OLG Brandenburg 5 W 34/21
Verlust des guten Glaubens an dem Eigentum nach Eintragung einer Vormerkung

04.01.2023

Notizen zur Rechtsprechung

Gericht:
Datum:
Aktenzeichen:
Fundstelle:

OLG Brandenburg
29.06.2021
5 W 34/21
NotBZ 2021, 338

Leitsatz | OLG Brandenburg 5 W 34/21

  1. Verliert der Erwerber eines Grundstücks vor der Eintragung als Eigentümer, aber nach der Eintragung der Vormerkung den guten Glauben an das Eigentum des Veräußerers, ist zur Eintragung des Erwerbers eine erneute Auflassungserklärung des wahren Berechtigten nicht erforderlich.
  2. Einer Bewilligung des wahren, aber nicht eingetragenen Berechtigten bedarf es nur dann, wenn die Bewilligung des Buchberechtigten deswegen nicht ausreicht, weil die Vermutung des § 891 BGB widerlegt ist und deswegen durch die Eintragung der Rechtsänderung ein gutgläubiger Erwerb zu Lasten des wahren Berechtigten droht.
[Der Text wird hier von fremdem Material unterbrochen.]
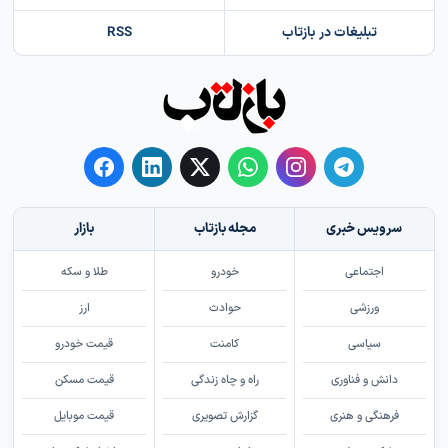
تبلیغات در بازتاب
RSS
سرویس خبری
مجله بازتاب
بازار
اجتماعی
خودرو
طلا و سکه
ورزشی
حوادث
ارز
سیاسی
کامنت
قیمت خودرو
دانش و فناوری
راه و چاه زندگی
قیمت مسکن
فرهنگی و هنری
گزارش تصویری
قیمت موبایل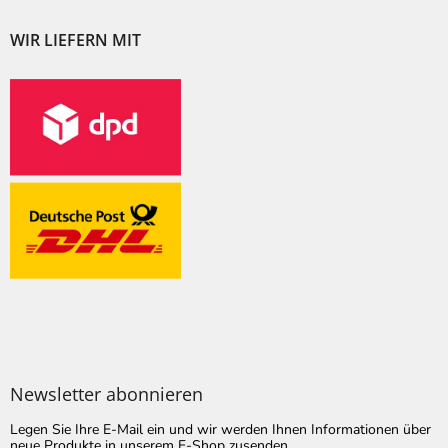
WIR LIEFERN MIT
Newsletter abonnieren
Legen Sie Ihre E-Mail ein und wir werden Ihnen Informationen über
neue Produkte in unserem E-Shop zusenden.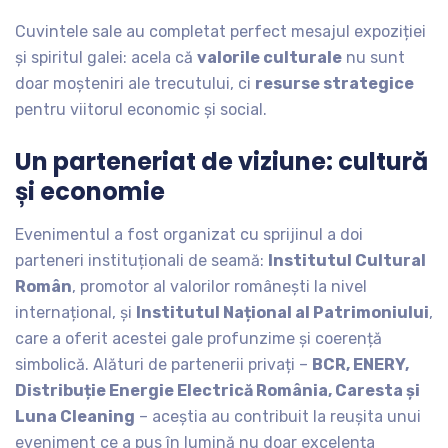
Cuvintele sale au completat perfect mesajul expoziției
și spiritul galei: acela că
valorile culturale
nu sunt
doar moșteniri ale trecutului, ci
resurse strategice
pentru viitorul economic și social.
Un parteneriat de viziune: cultură
și economie
Evenimentul a fost organizat cu sprijinul a doi
parteneri instituționali de seamă:
Institutul Cultural
Român
, promotor al valorilor românești la nivel
internațional, și
Institutul Național al Patrimoniului
,
care a oferit acestei gale profunzime și coerență
simbolică. Alături de partenerii privați –
BCR, ENERY,
Distribuție Energie Electrică România, Caresta și
Luna Cleaning
– aceștia au contribuit la reușita unui
eveniment ce a pus în lumină nu doar excelența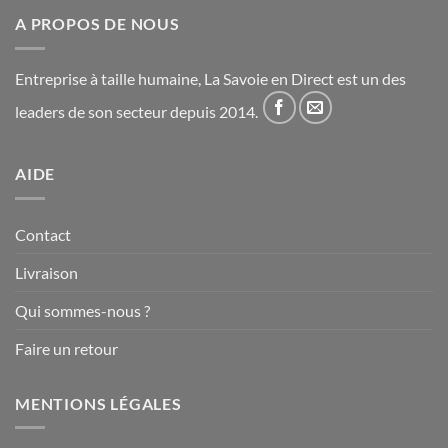
A PROPOS DE NOUS
Entreprise à taille humaine, La Savoie en Direct est un des
leaders de son secteur depuis 2014.
AIDE
Contact
Livraison
Qui sommes-nous ?
Faire un retour
MENTIONS LÉGALES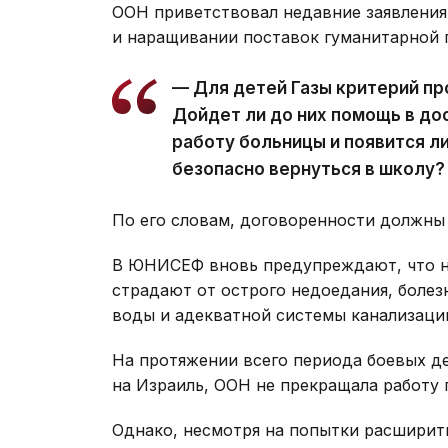
ООН приветствовал недавние заявления
и наращивании поставок гуманитарной
— Для детей Газы критерий пр
Дойдет ли до них помощь в до
работу больницы и появится ли
безопасно вернуться в школу?
По его словам, договоренности должны 
В ЮНИСЕФ вновь предупреждают, что на
страдают от острого недоедания, болез
воды и адекватной системы канализаци
На протяжении всего периода боевых д
на Израиль, ООН не прекращала работу
Однако, несмотря на попытки расшири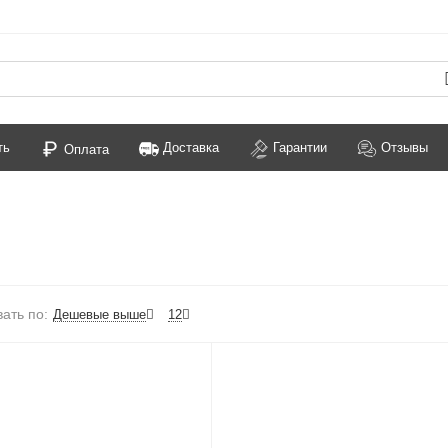
ть
Доставка
Гарантии
Отзывы
Оплата
ать по:
Дешевые выше
12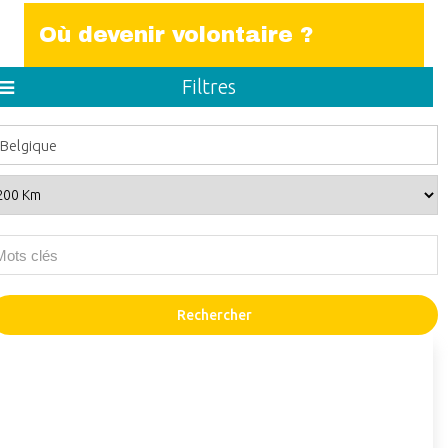
Où devenir volontaire ?
Filtres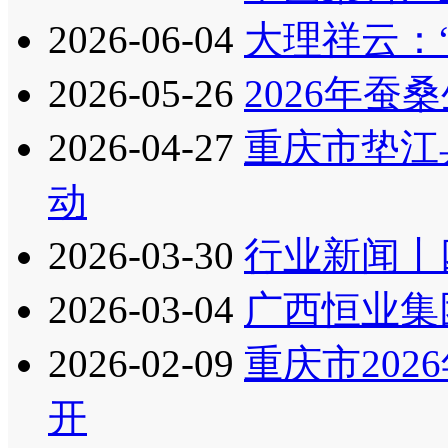
2026-06-04
大理祥云：
2026-05-26
2026年
2026-04-27
重庆市垫江
动
2026-03-30
行业新闻丨
2026-03-04
广西恒业集
2026-02-09
重庆市20
开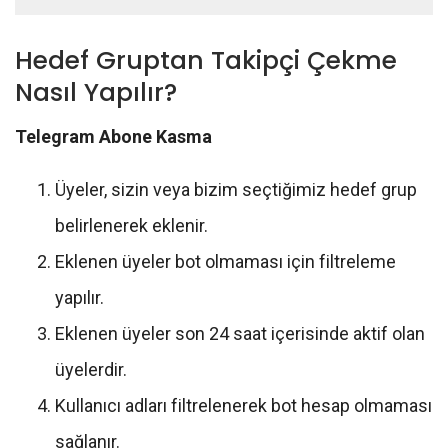
Hedef Gruptan Takipçi Çekme
Nasıl Yapılır?
Telegram Abone Kasma
Üyeler, sizin veya bizim seçtiğimiz hedef grup
belirlenerek eklenir.
Eklenen üyeler bot olmaması için filtreleme
yapılır.
Eklenen üyeler son 24 saat içerisinde aktif olan
üyelerdir.
Kullanıcı adları filtrelenerek bot hesap olmaması
sağlanır.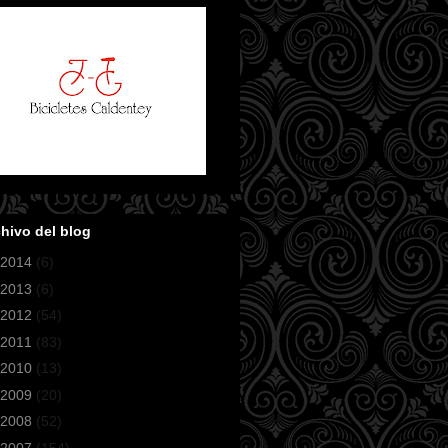
hivo del blog
2014
(6)
2013
(6)
2012
(54)
2011
(83)
2010
(13)
2009
(20)
2008
(52)
2007
(154)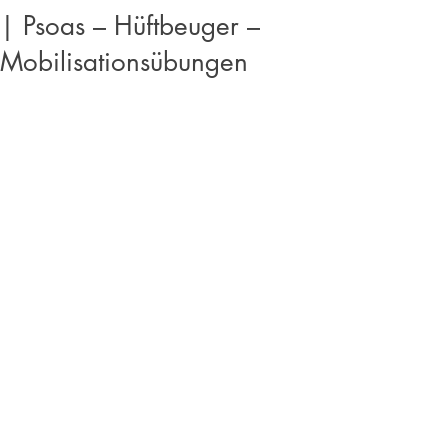
| Psoas – Hüftbeuger –
Mobilisationsübungen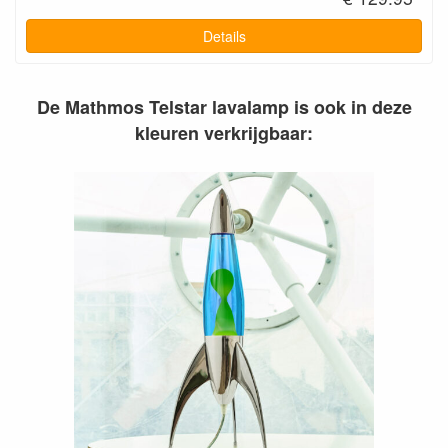
Details
De Mathmos Telstar lavalamp is ook in deze
kleuren verkrijgbaar: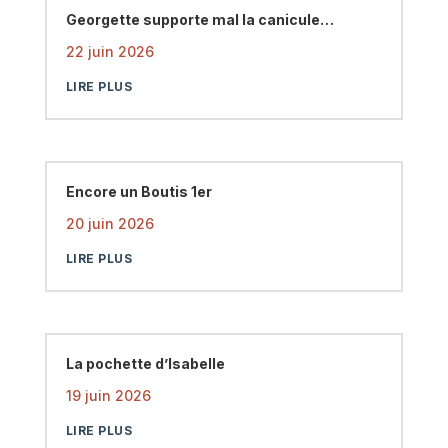
Georgette supporte mal la canicule…
22 juin 2026
LIRE PLUS
Encore un Boutis 1er
20 juin 2026
LIRE PLUS
La pochette d’Isabelle
19 juin 2026
LIRE PLUS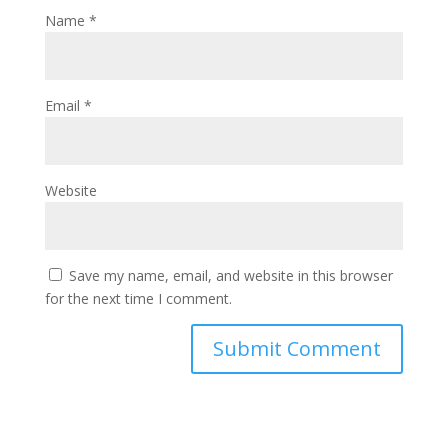
Name
*
Email
*
Website
Save my name, email, and website in this browser
for the next time I comment.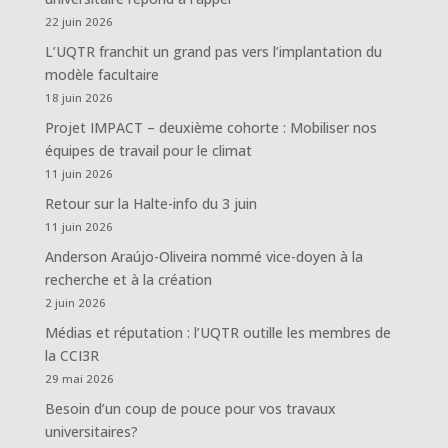
22 juin 2026
L’UQTR franchit un grand pas vers l’implantation du
modèle facultaire
18 juin 2026
Projet IMPACT – deuxième cohorte : Mobiliser nos
équipes de travail pour le climat
11 juin 2026
Retour sur la Halte-info du 3 juin
11 juin 2026
Anderson Araújo-Oliveira nommé vice-doyen à la
recherche et à la création
2 juin 2026
Médias et réputation : l’UQTR outille les membres de
la CCI3R
29 mai 2026
Besoin d’un coup de pouce pour vos travaux
universitaires?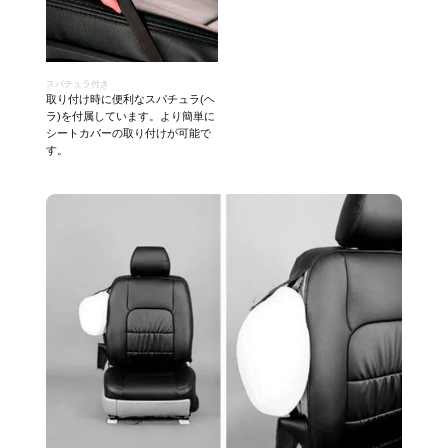
スパチュラ付き
取り付け時に便利なスパチュラ(ヘ
ラ)を付属しています。より簡単に
シートカバーの取り付けが可能で
す。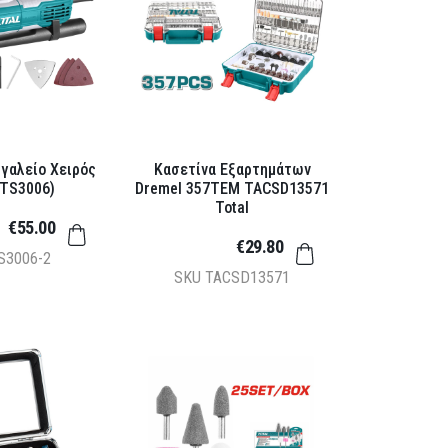
ργαλείο Χειρός
Κασετίνα Εξαρτημάτων
(TS3006)
Dremel 357ΤΕΜ TACSD13571
Total
€55.00
€29.80
S3006-2
SKU
TACSD13571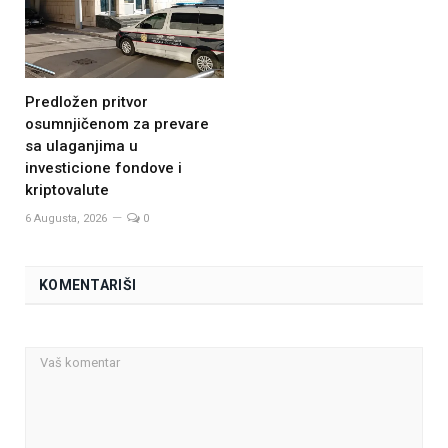
Predložen pritvor
osumnjičenom za prevare
sa ulaganjima u
investicione fondove i
kriptovalute
6 Augusta, 2026
0
KOMENTARIŠI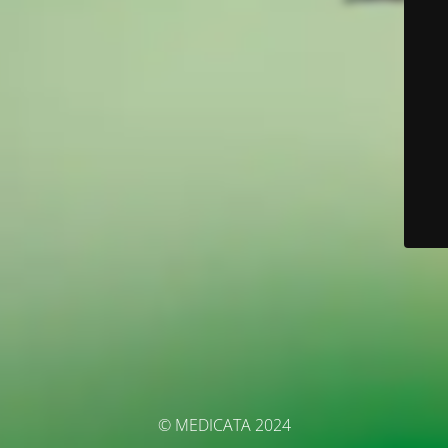
© MEDICATA 2024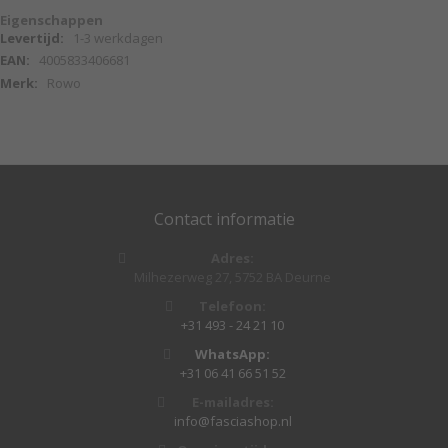
Eigenschappen
Eigenschappen
1-3 werkdagen
4005833406681
Rowo
Contact informatie
Adres:
Milhezerweg 27, 5752 BA Deurne
Telefoon:
+31 493 - 24 21 10
WhatsApp:
+31 06 41 66 51 52
E-mailadres:
info@fasciashop.nl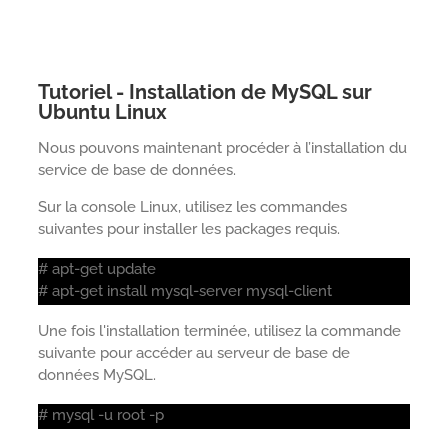
Tutoriel - Installation de MySQL sur
Ubuntu Linux
Nous pouvons maintenant procéder à l’installation du
service de base de données.
Sur la console Linux, utilisez les commandes
suivantes pour installer les packages requis.
# apt-get update
# apt-get install mysql-server mysql-client
Une fois l'installation terminée, utilisez la commande
suivante pour accéder au serveur de base de
données MySQL.
# mysql -u root -p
Dieser Grund besteht aber dann nicht, wenn die Eintragung der Rechtsänderung zu Lasten des wahren Berechtigten zur Durchsetzung eines vorgemerkten Anspruchs dient. Der wahre Berechtigte kann in einem solchen Fall die Eintragung des Vormerkungsberechtigten weder durch die Eintragung eines Widerspruchs noch eine anderweitige Verfügung über das Grundstück verhindern.

Sachverhalt | OLG Brandenburg 5 W 34/21

An einem Grundstück waren Ehegatten hälftig Miteigentümer. Im Jahr 2018 verstarb der Ehemann. Auf Grundlage des Erbscheins wurde das Grundbuch, das die Ehefrau als Alleineigentümerin auswies, berichtigt und die Ehefrau als Alleineigentümerin eingetragen. Am 13.10.2020 verkaufte die Ehefrau das Grundstück an K. Am 28.10.2020 wurde die Auflassungsvormerkung zu Gunsten des K im Grundbuch eingetragen. Am 05.02.2021 wurde der Erbschein, der die Ehefrau als Alleineigentümerin auswies, wegen Unrichtigkeit eingezogen. Am 24.02.2021 trug das Grundbuchamt einen Widerspruch gegen die Richtigkeit des Grundbuchs bzgl. der Alleineigentümerstellung der Ehefrau ein. Das Grundbuchamt wies den Antrag auf Eigentumsumschreibung zurück.

Entscheidung | OLG Brandenburg 5 W 34/21

Das OLG stellte fest, der angefochtene Beschluss sei aufzuheben und die Eigentumsumschreibung durch das Grundbuchamt sei zu vollziehen. Das Grundbuch sei bezüglich der eingetragenen Vormerkung richtig. Die Antragstellerin ist zum Zeitpunkt der Bewilligung der Vormerkung und deren Eintragung im Grundbuch wegen der Vermutung des § 891 BGB als Eigentümerin anzusehen gewesen. Es lagen keinerlei Hinweise vor, dass der Käufer positive Kenntnis i.S.d. § 892 Abs. 1 BGB hatte, dass die Verkäuferin nicht Alleineigentümerin gewesen sei. Aufgrund des § 883 Abs. 3 BGB komme es für die Frage des gutgläubigen Erwerbs auf den Zeitpunkt der Eintragung der Vormerkung an. Verliert der Erwerber eines Grundstücks vor seiner Eintragung, aber nach Eintragung der Vormerkung, den guten Glauben an das Eigentum des voreingetragenen Veräußerers, ist für die Eintragung des Erwerbers als neuem Eigentümer eine erneute Auflassungserklärung des wahren Berechtigten nicht erforderlich.

Praxishinweis | OLG Brandenburg 5 W 34/21

Gem. § 883 Abs. 3 BGB kommt der Vormerkung Rangwirkung zu. Daraus liest sich jedoch nur, dass die Vormerkung zeitlich den Rang für das einzutragende Recht sichert. Der Norm lässt sich nicht entnehmen ob der Vormerkung selbst ein Rang zukommt und ob dieser Rang durch Rangvereinbarung bzw. Rangvorbehalt der privatautonomen Gestaltung zugänglich ist. Aus § 879 Abs. 1 BGB ergibt sich, dass sich die Reihenfolge nach der Eintragung richtet, bezüglich der Rangverhältnisse mehrerer Rechte, wenn die Rechte in derselben Abteilung des Grundbuchs eingetragen sind. Nachträgliche Rangänderungen sind gem. § 880 Abs. 1 BGB ausdrücklich zulässig.